Premier of Eastern Region of Nigeria
- In office 1951–1953
- Succeeded by: Nnamdi Azikiwe

Leader of Government Business, Eastern Region of Nigeria
- In office 1951–1953

Minister for Natural Resources

Personal details
- Born: 1903 Mkpanak, Ibeno
- Died: 1972 (aged 68–69)
- Party: N.C.N.C
- Profession: Educationist Politician

= Eyo Ita =

Nigerian educationist and politician

Eyo Ita /ˈeɪjoʊ ˈitɑː/ (1903-1972) was a Nigerian educationist and politician from Eket Division in Uyo Province, who was the leader of the Eastern Government of Nigeria in 1951 and the second Professor in Nigeria. He was one of the earliest Nigerian students who studied in the United States instead of the frequent route of studying in the United Kingdom. He was a deputy national president of the National Council of Nigeria and the Cameroons (NCNC) in the late 1940s and early 1950s.

==Early life and education==
Eyo Ita was a native of the former Eket Division in Uyo Province and was born in Mkpanak, in present-day Ibeno Local Government Area of Akwa Ibom State.

Ita attended the Presbyterian Hope Waddell Training School in Calabar before pursuing his tertiary education at London University and Columbia University in New York. He stayed in the U.S. for 8 years.

While in Calabar, he was exposed to the teachings of James Aggrey, who pursued academic opportunities for African students in Historical Black Colleges and Universities in America. Calabar became a training ground for some nationalist politicians due to the early site of secondary schools in the city and the influence of people like James Agrrey.

==Nigerian nationalism==
Ita was a leading Nigerian nationalist during British colonial rule. Upon his return from the United States, he formed the Nigerian Youth Movement (NYM) in 1934 and galvanized the Nigerian youths for nationalism. The cannons of the Youth Charter adopted in 1937 centered on nationalism, inter-tribal harmony and a greater tomorrow. The Youth Movement became catalyst for championing Nigeria's independence from Britain. The return of Nnamdi Azikiwe from the United States in 1937 added more prominent Nigerians into the movement.

==Political career==
In the 1930s, Ita was a member of two movements in West Africa, the Youth movement and the Education movement. He was a member of the former with the establishment of the Nigerian Youth League in Calabar
and he also campaigned vigorously for education as a tool of freeing the African mind and soul and liberating it from forces of political repression. He formed the Nigerian Youth Movement in 1934 which rapidly expanded with the addition of Nnamdi Azikiwe in 1938. He later became the proprietor of the West African People's Institute in Calabar. He joined the National Council of Nigeria and the Cameroons (NCNC) in the 1940s and was elected vice president after the death of Herbert Macaulay, which saw Nnamdi Azikiwe emerging as the new leader of the party. Eyo Ita left NCNC to form the National Independence Party (NIP), which became one of the five Nigerian political parties that sent representatives to the July 27, 1953 London Conference on Nigerian Constitution.
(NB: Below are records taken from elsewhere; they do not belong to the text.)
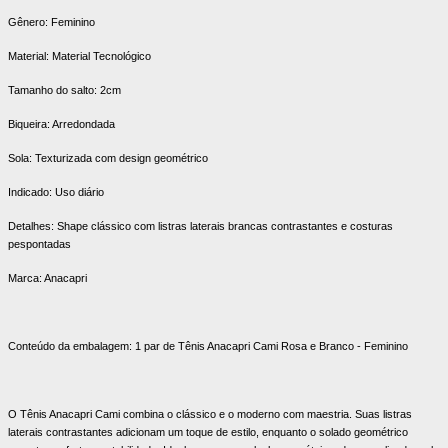
Gênero: Feminino
Material: Material Tecnológico
Tamanho do salto: 2cm
Biqueira: Arredondada
Sola: Texturizada com design geométrico
Indicado: Uso diário
Detalhes: Shape clássico com listras laterais brancas contrastantes e costuras
pespontadas
Marca: Anacapri
Conteúdo da embalagem: 1 par de Tênis Anacapri Cami Rosa e Branco - Feminino
O Tênis Anacapri Cami combina o clássico e o moderno com maestria. Suas listras
laterais contrastantes adicionam um toque de estilo, enquanto o solado geométrico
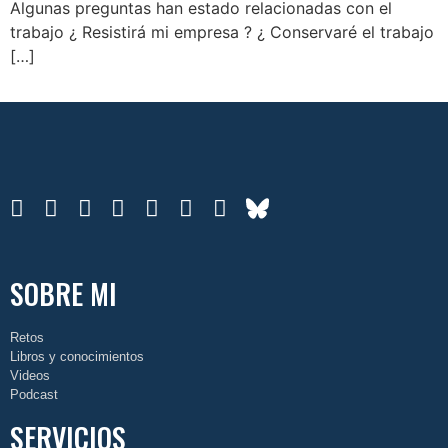
Algunas preguntas han estado relacionadas con el
trabajo ¿ Resistirá mi empresa ? ¿ Conservaré el trabajo
[…]
SOBRE MI
Retos
Libros y conocimientos
Videos
Podcast
SERVICIOS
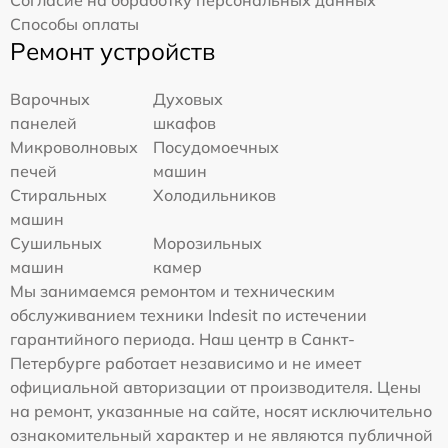
Способы оплаты
Ремонт устройств
Варочных
Духовых
панелей
шкафов
Микроволновых
Посудомоечных
печей
машин
Стиральных
Холодильников
машин
Сушильных
Морозильных
машин
камер
Мы занимаемся ремонтом и техническим
обслуживанием техники Indesit по истечении
гарантийного периода. Наш центр в Санкт-
Петербурге работает независимо и не имеет
официальной авторизации от производителя. Цены
на ремонт, указанные на сайте, носят исключительно
ознакомительный характер и не являются публичной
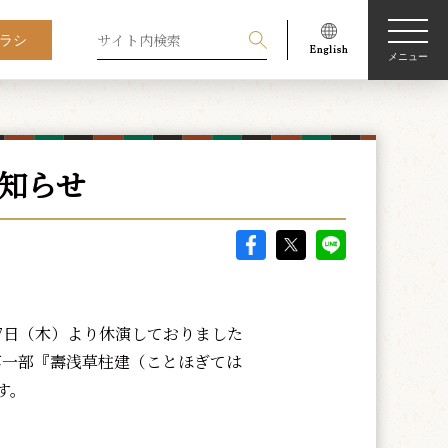
ラシ
メニュー
お知らせ
7日（木）より休演しておりました
第一部『壽浅草柱建（ことほぎては
す。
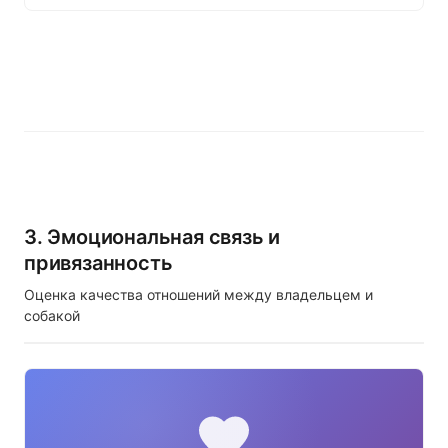
3. Эмоциональная связь и
привязанность
Оценка качества отношений между владельцем и
собакой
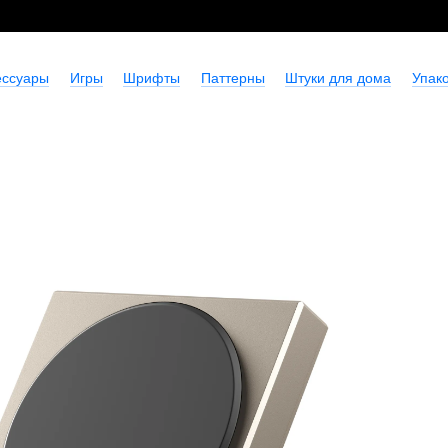
ессуары
Игры
Шрифты
Паттерны
Штуки для дома
Упако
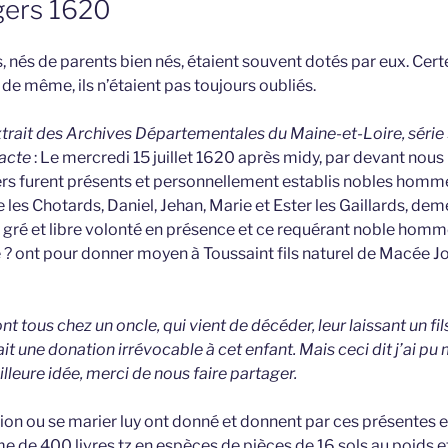
ngers 1620
, nés de parents bien nés, étaient souvent dotés par eux. Cert
 de même, ils n’étaient pas toujours oubliés.
extrait des Archives Départementales du Maine-et-Loire, série 
’acte
: Le mercredi 15 juillet 1620 après midy, par devant nous
ers furent présents et personnellement establis nobles homm
e les Chotards, Daniel, Jehan, Marie et Ester les Gaillards, de
n gré et libre volonté en présence et ce requérant noble hom
e ? ont pour donner moyen à Toussaint fils naturel de Macée 
ont tous chez un oncle, qui vient de décéder, leur laissant un fil
 une donation irrévocable à cet enfant. Mais ceci dit j’ai pu
lleure idée, merci de nous faire partager.
ion ou se marier luy ont donné et donnent par ces présentes en
e de 400 livres tz en espèces de pièces de 16 sols au poids et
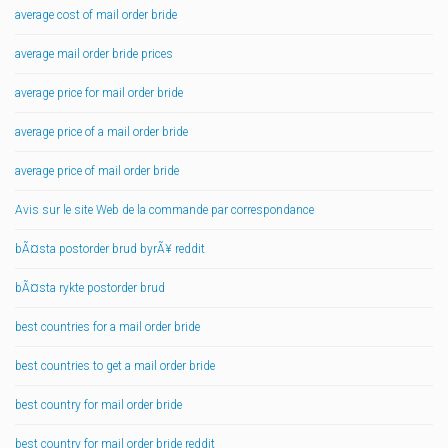
average cost of mail order bride
average mail order bride prices
average price for mail order bride
average price of a mail order bride
average price of mail order bride
Avis sur le site Web de la commande par correspondance
bÃ¤sta postorder brud byrÃ¥ reddit
bÃ¤sta rykte postorder brud
best countries for a mail order bride
best countries to get a mail order bride
best country for mail order bride
best country for mail order bride reddit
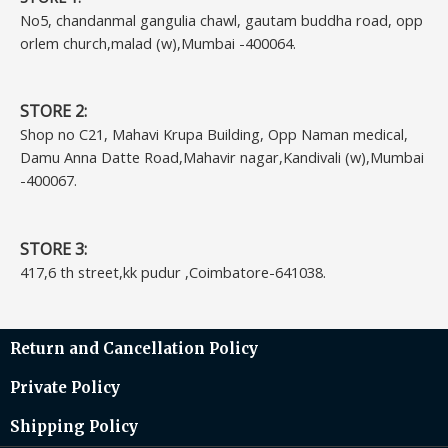
No5, chandanmal gangulia chawl, gautam buddha road, opp
orlem church,malad (w),Mumbai -400064.
STORE 2:
Shop no C21, Mahavi Krupa Building, Opp Naman medical,
Damu Anna Datte Road,Mahavir nagar,Kandivali (w),Mumbai
-400067.
STORE 3:
417,6 th street,kk pudur ,Coimbatore-641038.
Return and Cancellation Policy
Private Policy
Shipping Policy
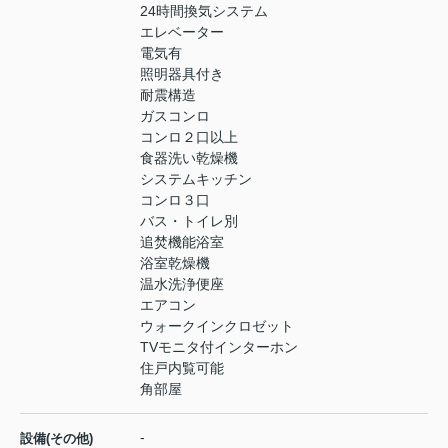
24時間換気システム
エレベーター
電気有
照明器具付き
耐震構造
ガスコンロ
コンロ２口以上
食器洗い乾燥機
システムキッチン
コンロ３口
バス・トイレ別
追焚機能浴室
浴室乾燥機
温水洗浄便座
エアコン
ウォークインクロゼット
TVモニタ付インターホン
住戸内覧可能
角部屋
-
設備(その他)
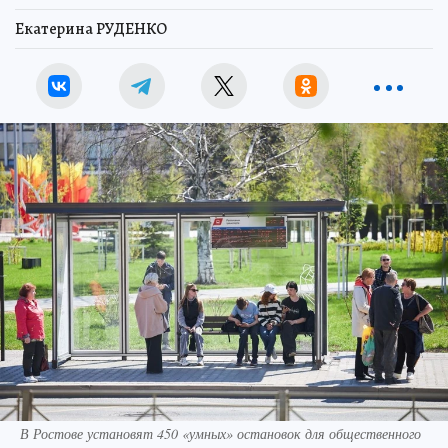
Екатерина РУДЕНКО
В Ростове установят 450 «умных» остановок для общественного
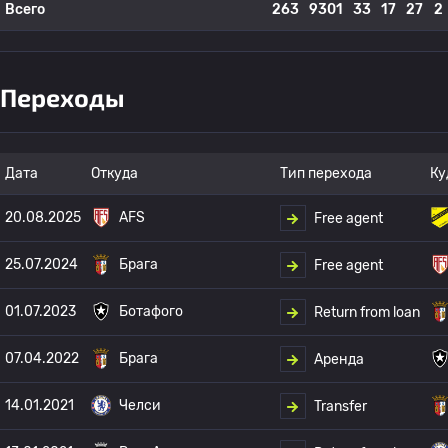
Всего
263
9301
33
17
27
2
Переходы
Дата
Откуда
Тип перехода
Ку
20.08.2025
AFS
Free agent
25.07.2024
Брага
Free agent
01.07.2023
Ботафого
Return from loan
07.04.2022
Брага
Аренда
14.01.2021
Челси
Transfer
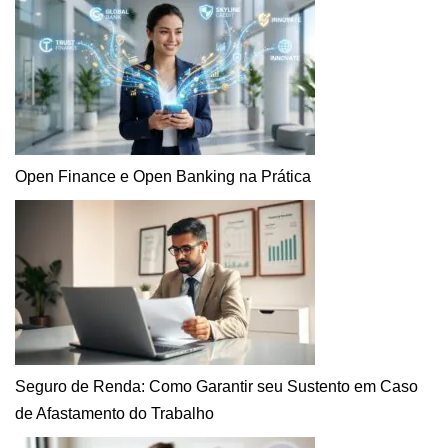
Open Finance e Open Banking na Prática
Seguro de Renda: Como Garantir seu Sustento em Caso
de Afastamento do Trabalho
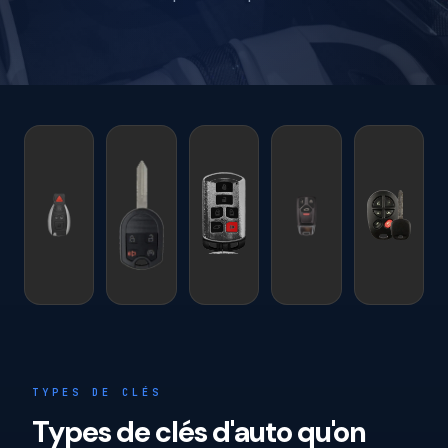
TYPES DE CLÉS
Types de clés d'auto qu'on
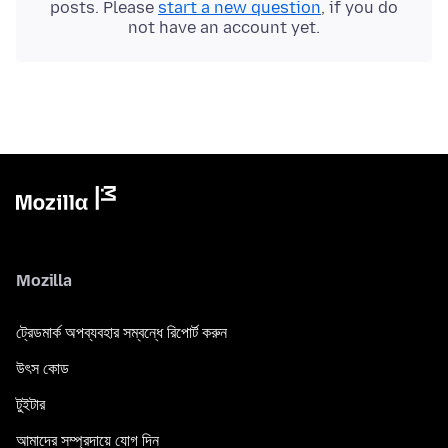
posts. Please
start a new question
, if you do
not have an account yet.
Mozilla
ট্রেডমার্ক অপব্যবহার সম্বন্ধে রিপোর্ট করুন
উৎস কোড
টুইটার
আমাদের সম্প্রদায়ে যোগ দিন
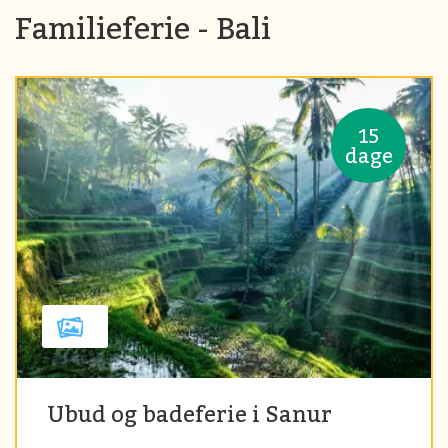
Familieferie - Bali
15
dage
Ubud og badeferie i Sanur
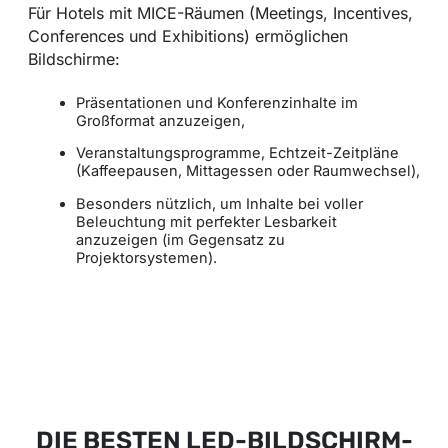
Für Hotels mit MICE-Räumen (Meetings, Incentives,
Conferences und Exhibitions) ermöglichen
Bildschirme:
Präsentationen und Konferenzinhalte im
Großformat anzuzeigen,
Veranstaltungsprogramme, Echtzeit-Zeitpläne
(Kaffeepausen, Mittagessen oder Raumwechsel),
Besonders nützlich, um Inhalte bei voller
Beleuchtung mit perfekter Lesbarkeit
anzuzeigen (im Gegensatz zu
Projektorsystemen).
DIE BESTEN LED-BILDSCHIRM-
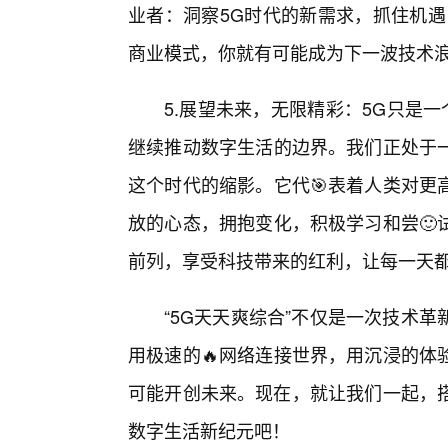
业者：洞察5G时代的新需求，抓住机遇
商业模式，你就有可能成为下一波技术
5.展望未来，无限精彩：5G只是
继续推动数字生活的边界。我们正处于一
这个时代的缩影。它代🎯表着人类对更
放的心态，拥抱变化，积极学习和尝🙂
前列，享受科技带来的红利，让每一天都
“5G天天爽综合”不仅是一次技术
用极速的🔥网络连接世界，用沉浸的体
可能开创未来。现在，就让我们一起，搭
数字生活新纪元吧！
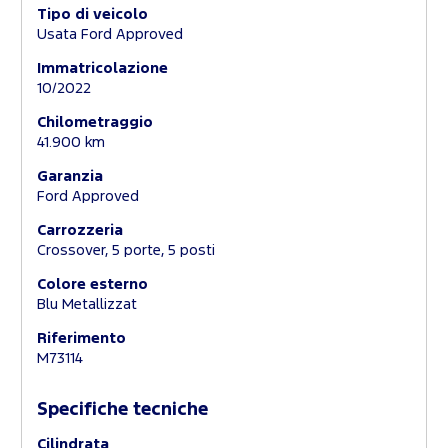
Tipo di veicolo
Usata Ford Approved
Immatricolazione
10/2022
Chilometraggio
41.900 km
Garanzia
Ford Approved
Carrozzeria
Crossover, 5 porte, 5 posti
Colore esterno
Blu Metallizzat
Riferimento
M73114
Specifiche tecniche
Cilindrata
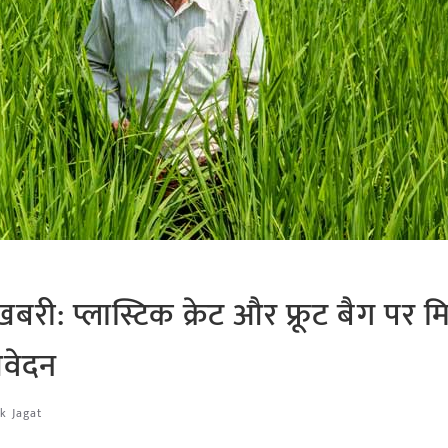
री: प्लास्टिक क्रेट और फ्रूट बैग पर म
आवेदन
k Jagat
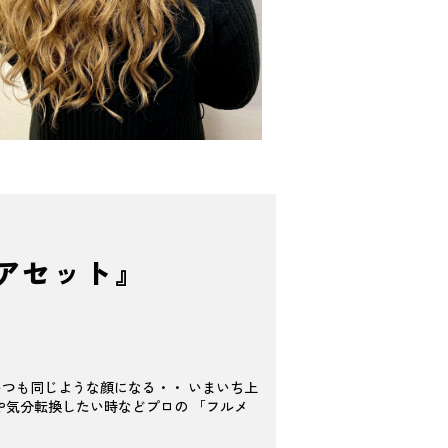
アセット』
いつも同じような顔になる・・ いまいち上
や気分転換したい時などプロの 「フルメ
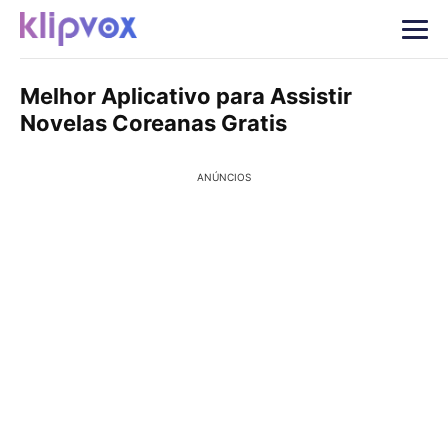
Melhor Aplicativo para Assistir
Novelas Coreanas Gratis
ANÚNCIOS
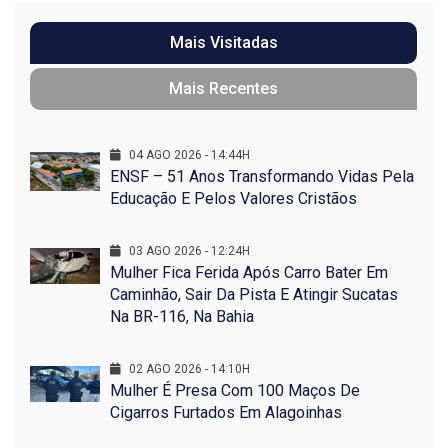
Mais Visitadas
Mais Recentes
04 AGO 2026 - 14:44H
ENSF – 51 Anos Transformando Vidas Pela
Educação E Pelos Valores Cristãos
03 AGO 2026 - 12:24H
Mulher Fica Ferida Após Carro Bater Em
Caminhão, Sair Da Pista E Atingir Sucatas
Na BR-116, Na Bahia
02 AGO 2026 - 14:10H
Mulher É Presa Com 100 Maços De
Cigarros Furtados Em Alagoinhas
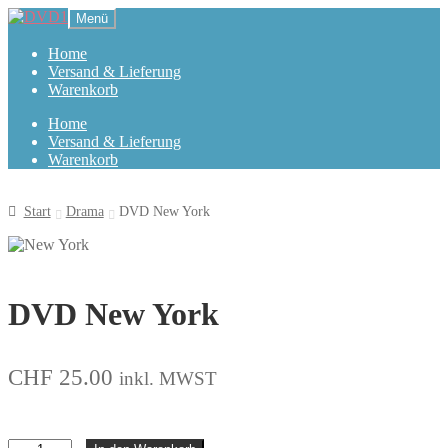
Zur
Zum
Menü
Navigation
Inhalt
springen
springen
Home
Versand & Lieferung
Warenkorb
Home
Versand & Lieferung
Warenkorb
Start
Drama
DVD New York
DVD New York
CHF
25.00
inkl. MWST
New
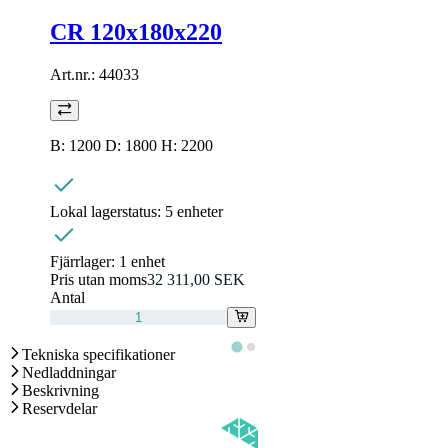
CR 120x180x220
Art.nr.:
44033
B: 1200 D: 1800 H: 2200
Lokal lagerstatus:
5 enheter
Fjärrlager:
1 enhet
Pris utan moms
32 311,00 SEK
Antal
Tekniska specifikationer
Nedladdningar
Beskrivning
Reservdelar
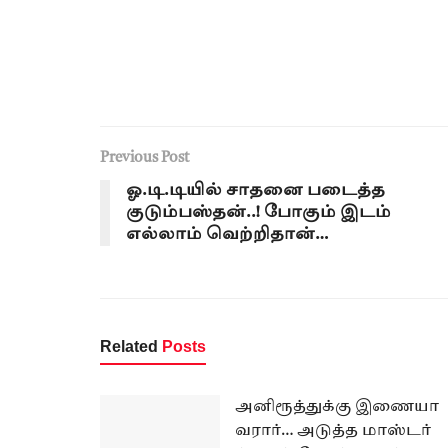
Previous Post
ஓ.டி.டியில் சாதனை படைத்த
குடும்பஸ்தன்..! போகும் இடம்
எல்லாம் வெற்றிதான்…
Related
Posts
அனிரூத்துக்கு இணையா
வரார்… அடுத்த மாஸ்டர்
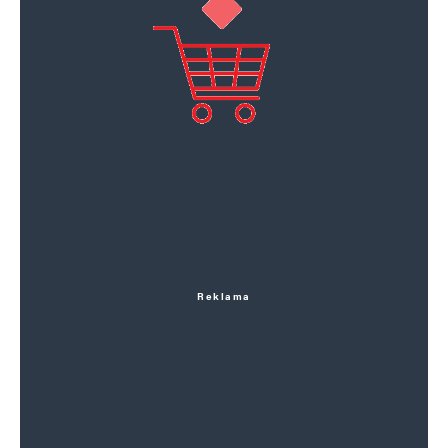
Reklama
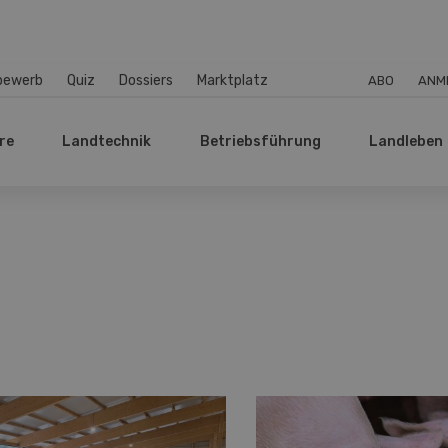
bewerb
Quiz
Dossiers
Marktplatz
ABO
ANM
re
Landtechnik
Betriebsführung
Landleben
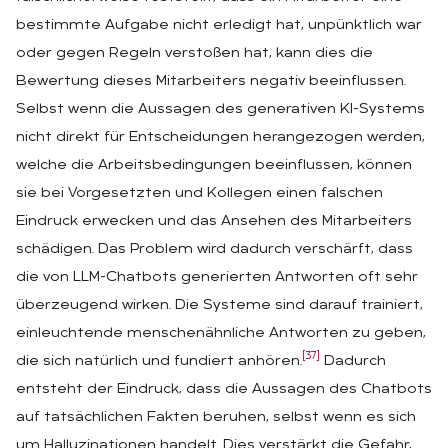
bestimmte Aufgabe nicht erledigt hat, unpünktlich war
oder gegen Regeln verstoßen hat, kann dies die
Bewertung dieses Mitarbeiters negativ beeinflussen.
Selbst wenn die Aussagen des generativen KI-Systems
nicht direkt für Entscheidungen herangezogen werden,
welche die Arbeitsbedingungen beeinflussen, können
sie bei Vorgesetzten und Kollegen einen falschen
Eindruck erwecken und das Ansehen des Mitarbeiters
schädigen. Das Problem wird dadurch verschärft, dass
die von LLM-Chatbots generierten Antworten oft sehr
überzeugend wirken. Die Systeme sind darauf trainiert,
einleuchtende menschenähnliche Antworten zu geben,
[37]
die sich natürlich und fundiert anhören.
Dadurch
entsteht der Eindruck, dass die Aussagen des Chatbots
auf tatsächlichen Fakten beruhen, selbst wenn es sich
um Halluzinationen handelt. Dies verstärkt die Gefahr,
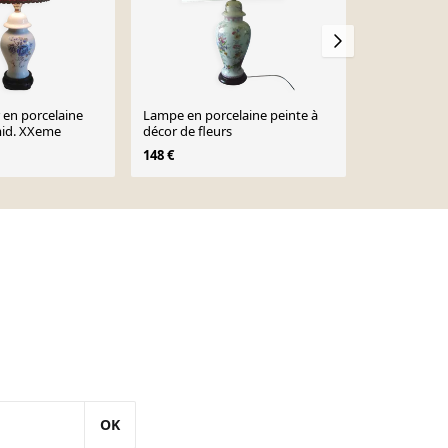
 en porcelaine
Lampe en porcelaine peinte à
Très grande
 mid. XXeme
décor de fleurs
Drimmer
148 €
238 €
290 €
OK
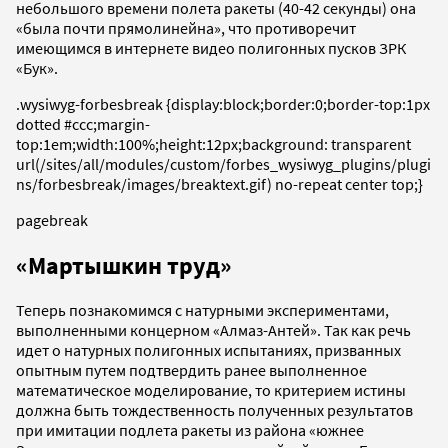
небольшого времени полета ракеты (40-42 секунды) она
«была почти прямолинейна», что противоречит
имеющимся в интернете видео полигонных пусков ЗРК
«Бук».
.wysiwyg-forbesbreak {display:block;border:0;border-top:1px
dotted #ccc;margin-
top:1em;width:100%;height:12px;background: transparent
url(/sites/all/modules/custom/forbes_wysiwyg_plugins/plugi
ns/forbesbreak/images/breaktext.gif) no-repeat center top;}
pagebreak
«Мартышкин труд»
Теперь познакомимся с натурными экспериментами,
выполненными концерном «Алмаз-Антей». Так как речь
идет о натурных полигонных испытаниях, призванных
опытным путем подтвердить ранее выполненное
математическое моделирование, то критерием истины
должна быть тождественность полученных результатов
при имитации подлета ракеты из района «южнее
Some of his mentors were W. E. B. Du Bois and Edward Wilmot Blyden, who were notable Pan-Africanists of their eras.

===National Independence Party===
In 1946, the Richards Constitution which advanced a regional political framework for the country to enhance regional political and economic autonomy became law. The constitution was made law without the proper consultation of Nigerians, leading to Nnamdi Azikiwe and Eyo Ita opposing the regional political arrangement, while they presented a minority report of a federation of eight states. However, in 1951, the constitution was reviewed with minor changes to the original but opposed by Azikiwe. The major politicians of the time resorted to work within their ethnic and regional base as a foundation to gain political power, this led to regional politics and concentration of power in regional and federal ministers, who were largely nominated by the party and the regional House of Assemblies. In 1951, major elections were held in the Eastern region of Nigeria with Eyo Ita becoming leader of the Eastern government and Azikiwe, leader of opposition in the Western Regional Assembly, a potential obscure position in light of his national repute.

A few federal ministers, however, from the NCNC supported a trial run of the Macpherson Constitution of 1951, in contravention of Azikiwe's view of opposition. The ministers had an ally in Eyo Ita. This led to internal wrangling, and a power struggle began, leading to the exit of some of the ministers and Eyo Ita. The new group later formed the National Independence Party, and Eyo Ita later became a member of the movement for the creation of the Calabar, Ogoja and Rivers State (COR State). He left the movement, however, and re-joined the NCNC in 1956.